Last week, the bureau learned that White House official Rob Porter allegedly abused his wives. This is being used against Trump. Perhaps it should. But let’s talk about another case of a man who abused his wife -- FBI counterintelligence supervisor Robert Hanssen. He spied for the Russians intermittently from 1979 to 2001, without the bureau having a clue, despite numerous warning signs. Hanssen was caught hacking into a fellow agent’s computer, was denounced to supervisors as a possible spy by another agent, while a third agent -- his brother-in-law -- told his superiors that Hanssen had unaccountable stacks of cash around the house and should be investigated for espionage.

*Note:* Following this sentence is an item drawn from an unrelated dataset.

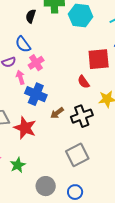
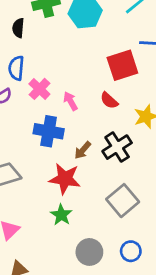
blue semicircle: (23, 44) -> (16, 68), turned 54
pink arrow: (20, 77) -> (70, 101), moved
red star: (25, 128) -> (65, 179), moved
green star: (18, 165) -> (61, 215), moved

As early as 1994, the capture of CIA turncoat Aldrich Ames convinced the FBI there was a second KGB mole inside the U.S. intelligence community. Failing to consider the possibility it was one of their own, FBI counterintelligence agents nearly ruined the life of an innocent CIA agent. They only learned it was Hanssen after the Cold War ended and a Russian official gave them Hanssen’s name in 2001.

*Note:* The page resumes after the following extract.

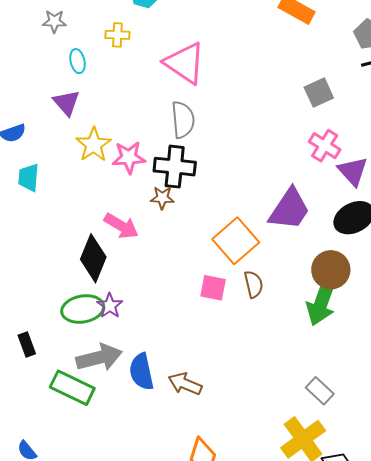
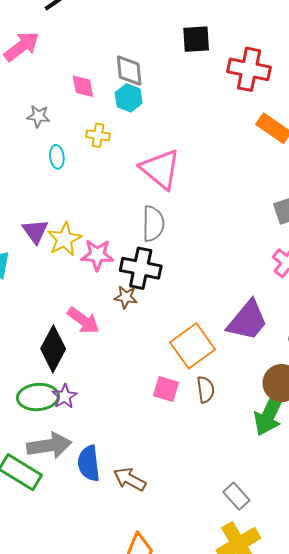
purple triangle: (67, 103) -> (35, 231), moved
gray rectangle: (320, 391) -> (236, 496), moved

It’s not the only time the FBI fingered the wrong man in a high-profile case. It happened the same year in the anthrax letter attacks case. The hapless victim was a scientist named Steven Hatfill. He eventually got $5.8 million in taxpayers’ money when the Justice Department settled the case. The FBI official directly responsible for this monumental screw-up? None other than Robert Mueller, who took personal control of the investigation. But let’s not be too critical.